▌Moisture Robustness of Li₆PS₅Cl Argyrodite Sulfide Solid Electrolyte Improved by Nano-Level Treatment with Lewis Acid Additives
使用路易斯酸添加劑進行奈米級處理提升Li₆PS₅Cl硫銀鍺礦硫化物固態電解質的耐濕穩定性
Y. Nikodimos, S.K. Jiang, S.J. Huang, B.W. Taklu, W.H. Huang, G.B. Desta, T.M. Tekaligne, Z.B. Muche, K. Lakshmanan, C.Y. Chang, T.M. Hagos, K.N. Shitaw, S.C. Yang, S.H. Wu, W.N. Su*, B.J. Hwang*
https://doi.org/10.1021/acsenergylett.4c00500
SEED Member: Y. Nikodimos, S.C. Yang, S.H. Wu, W.N. Su, B.J. Hwang
Schematic demonstration of (a) the Lewis acid–base formation between LPSC and Lewis acid additive. (b) Schematic illustration of LPSC-H2O reaction suppression using Lewis acid additives (c) to (h).
Major Contributions
1.Enhanced Moisture Stability of Li₆PS₅Cl through Lewis Acid Treatment
We developed a novel method to improve the moisture robustness of Li₆PS₅Cl (LPSC) by treating it with Lewis acid additives at the nanoscale. This treatment forms a Lewis acid-base interaction between the additives and sulfur atoms in LPSC, effectively shielding it from moisture-induced degradation. This approach successfully suppresses the generation of toxic H₂S gas and maintains the structural integrity of LPSC under humid conditions.
2.Preservation of Ionic Conductivity Post-Treatment
Our method ensures that ionic conductivity remains largely intact after treatment with specific Lewis acid additives, such as triphenyl carbenium tetrafluoroborate (tpctfb), tritylium hexafluorophosphate (tthfp), and aluminum acetylacetonate (acaca). These additives minimally impact lithium-ion mobility, making the treated LPSC suitable for practical applications without compromising electrochemical performance.

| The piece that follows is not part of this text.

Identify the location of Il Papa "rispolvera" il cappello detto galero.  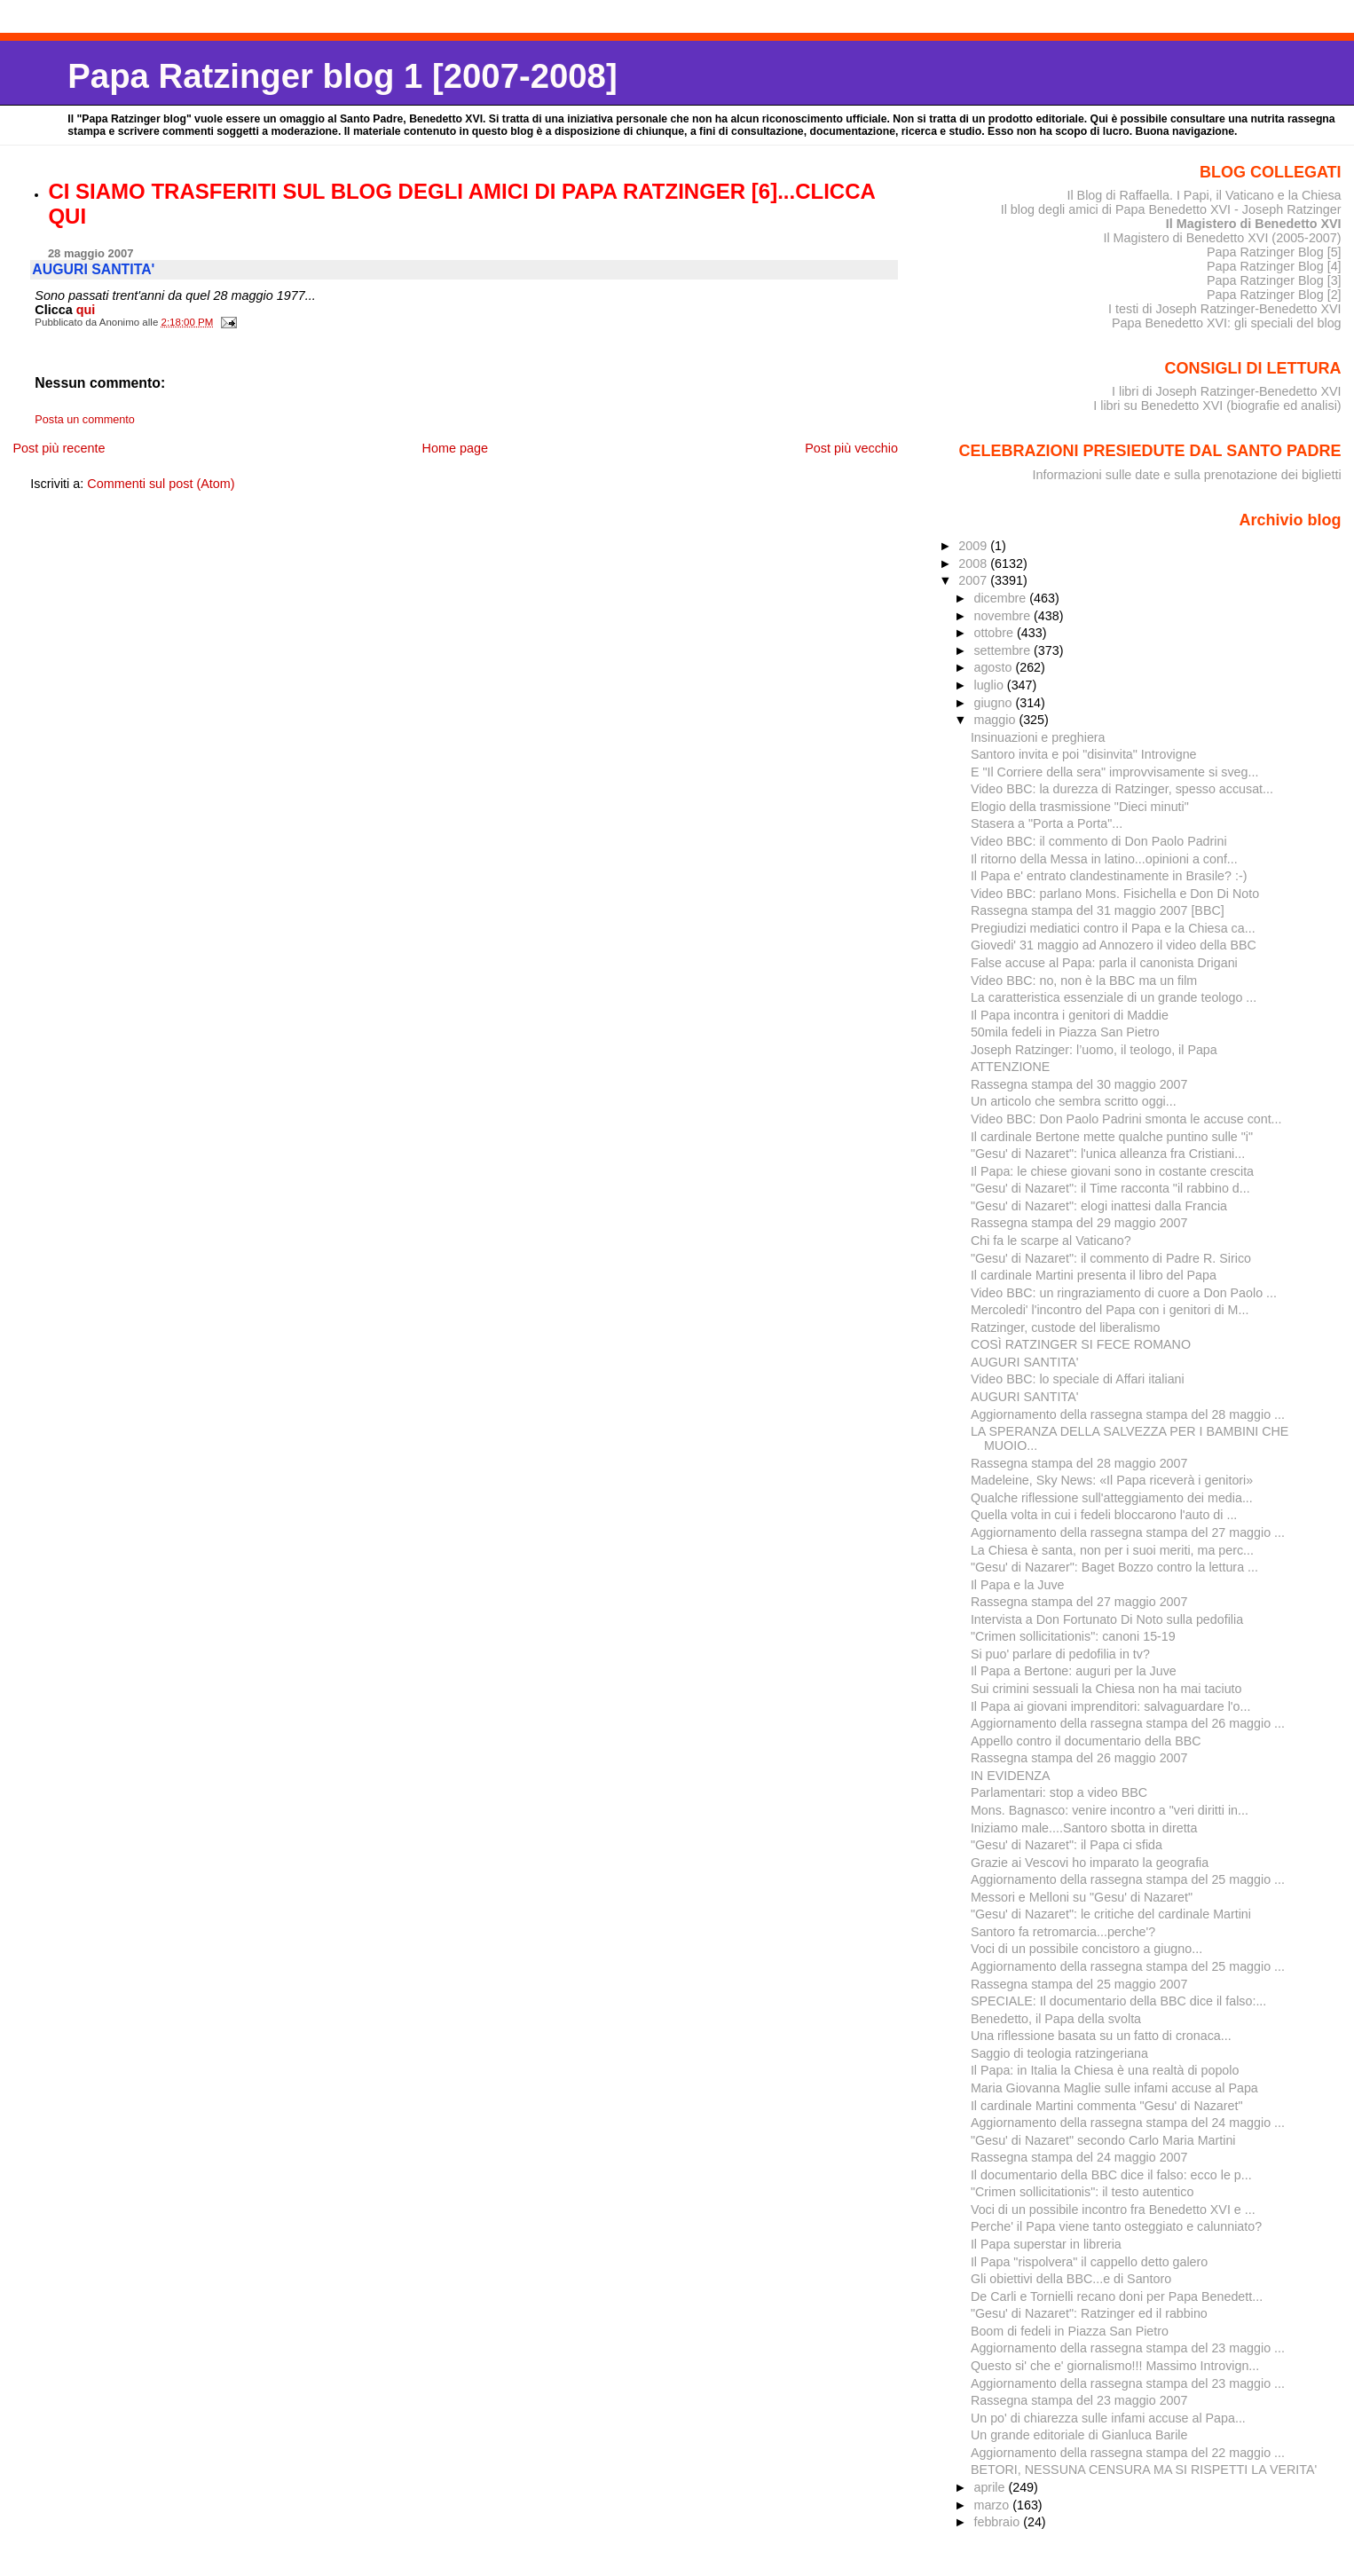 (1089, 2262).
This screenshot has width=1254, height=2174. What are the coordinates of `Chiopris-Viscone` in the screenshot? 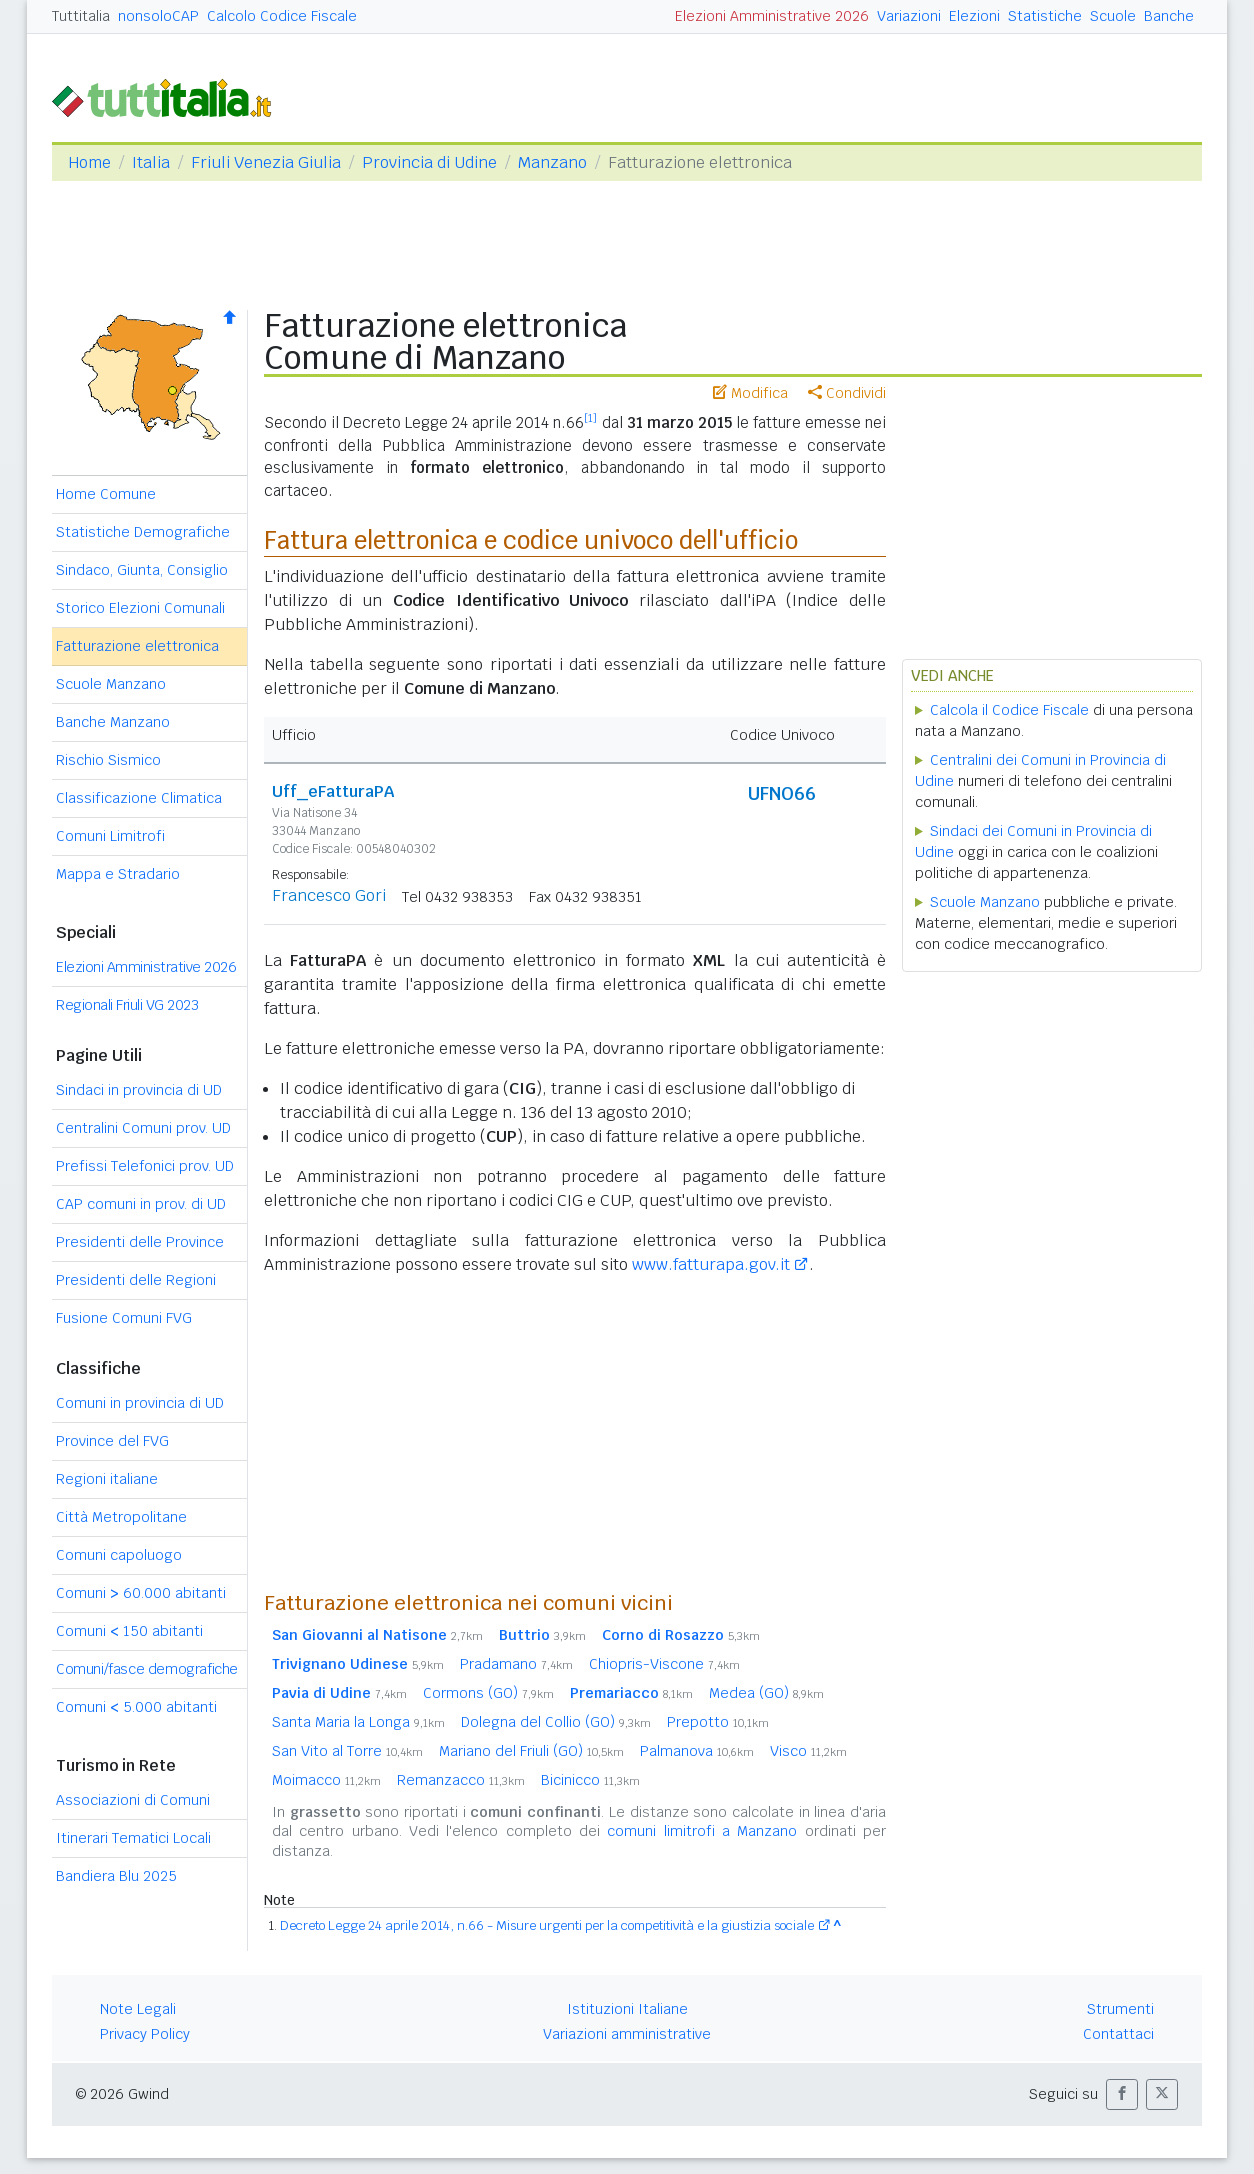 It's located at (664, 1664).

3.Validation in All-Solid-State Batteries
We demonstrated the practical applicability of Lewis acid-treated LPSC in ASSBs. Even after exposure to humid air, cells utilizing treated LPSC retained significant capacity and structural stability compared to untreated samples, which suffered severe degradation. This highlights the potential of our approach to enable durable and high-performance ASSBs under real-world conditions.
主要貢獻
1.透過路易斯酸處理提升Li₆PS₅Cl的耐濕穩定性
我們開發了一種創新方法,利用在奈米尺度上添加路易斯酸添加劑來處理Li₆PS₅Cl(LPSC),顯著提升其耐濕穩定性。這種處理方法通過在路易斯酸添加劑與LPSC中的硫原子之間形成路易斯酸-鹼相互作用,有效地防止了濕氣引起的降解。此方法成功抑制了有毒H₂S氣體的生成,並在潮濕環境下保持LPSC的結構完整性。
2.處理後保持離子導電性不受影響
我們的方法確保經過特定路易斯酸添加劑(如三苯甲鎓四氟硼酸鹽(tpctfb)、三苯甲鎓六氟磷酸鹽(tthfp)和鋁乙酰丙酮(acaca))處理後,LPSC的離子導電性幾乎不受影響。這些添加劑對鋰離子遷移性的影響極小,使得經處理的LPSC在不犧牲電化學性能的情況下適合實際應用。
3.在全固態電池中的應用驗證
我們進一步驗證了經路易斯酸處理的LPSC在全固態電池中的實際應用價值。即使在暴露於潮濕空氣後,使用經處理LPSC的電池仍然能夠保持顯著的容量和結構穩定性,而未處理樣品則因結構劣化而性能大幅下降。這表明我們的方法能夠有效增強全固態電池在實際環境中的耐久性和性能表現。